くすりの話

2019年8月9日

くすりの話 
市販の目薬

執筆/谷本 昌義(株式会社外苑企画商事・薬剤師)
監修/高田 満雄(全日本民医連薬剤委員会・薬剤師)

 読者のみなさんから寄せられた薬の質問に、薬剤師がお答えします。
 今回は市販の目薬についてです。

 市販の目薬のうち、特定の症状に向けて作られたものとしてドライアイ専用、ものもらい・結膜炎専用、アレルギー専用などがあります。その他のものはさまざまな効き目をうたっていますが、入っている成分は配合量の違いだけでほとんど変わりません。また、爽快感は効き目には直接関係しません。 そのことを踏まえて、目薬を選ぶ際は成分の違いを見比べたり、迷ったらお店の人に相談してください。
 コンタクトレンズを使用している方は、コンタクトと一緒に使えるかどうかに気をつけましょう。
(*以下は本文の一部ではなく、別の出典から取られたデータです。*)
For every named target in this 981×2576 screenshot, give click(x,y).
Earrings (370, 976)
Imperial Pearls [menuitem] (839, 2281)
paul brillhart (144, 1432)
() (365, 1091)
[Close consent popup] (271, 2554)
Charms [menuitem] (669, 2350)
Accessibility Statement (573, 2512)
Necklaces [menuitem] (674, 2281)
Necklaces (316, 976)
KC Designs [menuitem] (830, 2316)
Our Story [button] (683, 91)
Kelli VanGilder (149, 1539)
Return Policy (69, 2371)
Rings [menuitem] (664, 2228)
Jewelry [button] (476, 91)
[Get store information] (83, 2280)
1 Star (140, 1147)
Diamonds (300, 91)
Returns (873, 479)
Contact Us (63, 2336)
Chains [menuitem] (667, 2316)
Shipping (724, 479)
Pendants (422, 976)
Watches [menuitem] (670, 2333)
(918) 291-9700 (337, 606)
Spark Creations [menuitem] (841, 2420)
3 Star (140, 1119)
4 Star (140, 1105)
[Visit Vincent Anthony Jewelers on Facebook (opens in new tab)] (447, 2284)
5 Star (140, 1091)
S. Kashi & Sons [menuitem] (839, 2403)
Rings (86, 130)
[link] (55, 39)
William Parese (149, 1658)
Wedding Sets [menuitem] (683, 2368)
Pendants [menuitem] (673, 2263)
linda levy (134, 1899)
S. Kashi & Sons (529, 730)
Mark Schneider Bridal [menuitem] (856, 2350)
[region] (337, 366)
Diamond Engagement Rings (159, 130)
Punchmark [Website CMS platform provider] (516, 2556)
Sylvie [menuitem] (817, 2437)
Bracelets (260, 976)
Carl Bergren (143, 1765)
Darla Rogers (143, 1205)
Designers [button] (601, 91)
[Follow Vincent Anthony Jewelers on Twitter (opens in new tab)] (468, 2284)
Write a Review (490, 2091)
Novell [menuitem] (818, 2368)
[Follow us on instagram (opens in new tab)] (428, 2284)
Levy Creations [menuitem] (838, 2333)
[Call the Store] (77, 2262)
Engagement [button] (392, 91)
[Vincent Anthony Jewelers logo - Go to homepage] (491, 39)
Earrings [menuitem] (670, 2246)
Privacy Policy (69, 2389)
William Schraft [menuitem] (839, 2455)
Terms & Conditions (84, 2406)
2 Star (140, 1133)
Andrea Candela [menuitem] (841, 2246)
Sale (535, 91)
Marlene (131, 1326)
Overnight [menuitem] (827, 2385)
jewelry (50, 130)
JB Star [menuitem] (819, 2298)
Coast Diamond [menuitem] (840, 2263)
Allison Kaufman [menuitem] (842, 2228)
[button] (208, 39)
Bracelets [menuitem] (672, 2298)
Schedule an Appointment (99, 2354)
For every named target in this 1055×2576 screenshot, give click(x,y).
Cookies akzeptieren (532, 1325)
目薬の成分や添加物がコンタクトレンズに影響を与えることがあります。
 なお、水道水は目薬の代わりにはなりません。むしろ水道水に含まれる塩素が、目の表面を傷つけると指摘されています。目に異物が入った時以外、目が乾いたりゴロゴロするからといって水道水を使わないでください。

使用方法

 容器の先を目から2~3㎝離して、まぶたやまつ毛に接触しないようにさしてください。触れた部分から目薬が汚染される可能性があります。
 さす量は1回1滴で十分です。それ以上さしても吸収できず、喉のほうへ流れ落ちてしまいます。さした後は目をパチパチさせず、しばらく目頭を押さえて、まぶたを閉じたままにしておきます。
 長時間、目を閉じたままにして薬がとどまるのも良くありません。寝る直前には使わないようにしましょう。また、あふれた目薬はふき取ってください。目の周りについたままにすると、肌が荒れたりかぶれたりすることがあります。
 1日に決められた回数以上は使わないでください。使いすぎは効果より悪影響の方が大きくなります。特に充血を取る薬は、使いすぎると逆に充血がひどくなることがあります。
 2種類以上の目薬を一緒に使うことは勧められません。使う場合は5分ほど時間を空けて使用しましょう。

保管について

 開封後は目薬の品質が劣化しないように気をつけて保存します。車内や日光が直接当たる場所には置かないでください。冷所保存の指示がない限りは、冷蔵庫に入れる必要はありません。冷蔵の指示がある場合でも、凍らないように注意しましょう。
 使用期限は開封後おおよそ3カ月です。濁りや浮遊物があったら使わないでください。
 市販の目薬で症状が改善しなかったり、異常を感じた場合は、すぐに医療機関を受診して医師や薬剤師に相談しましょう。